Exercise instructions:
Read the records that follow and state how many lines hold "Prices", adding nothing else.

Exercise material section start

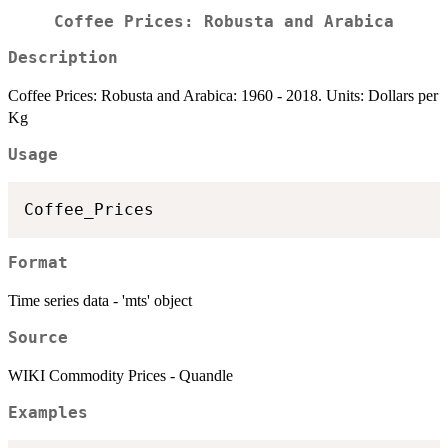
Coffee Prices: Robusta and Arabica
Description
Coffee Prices: Robusta and Arabica: 1960 - 2018. Units: Dollars per
Kg
Usage
Format
Time series data - 'mts' object
Source
WIKI Commodity Prices - Quandle
Examples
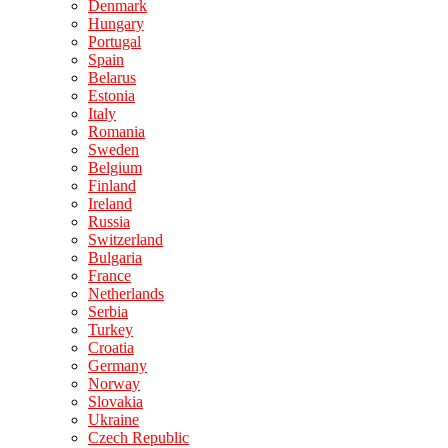
Denmark
Hungary
Portugal
Spain
Belarus
Estonia
Italy
Romania
Sweden
Belgium
Finland
Ireland
Russia
Switzerland
Bulgaria
France
Netherlands
Serbia
Turkey
Croatia
Germany
Norway
Slovakia
Ukraine
Czech Republic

Exercise material section end

Response to the exercise:
3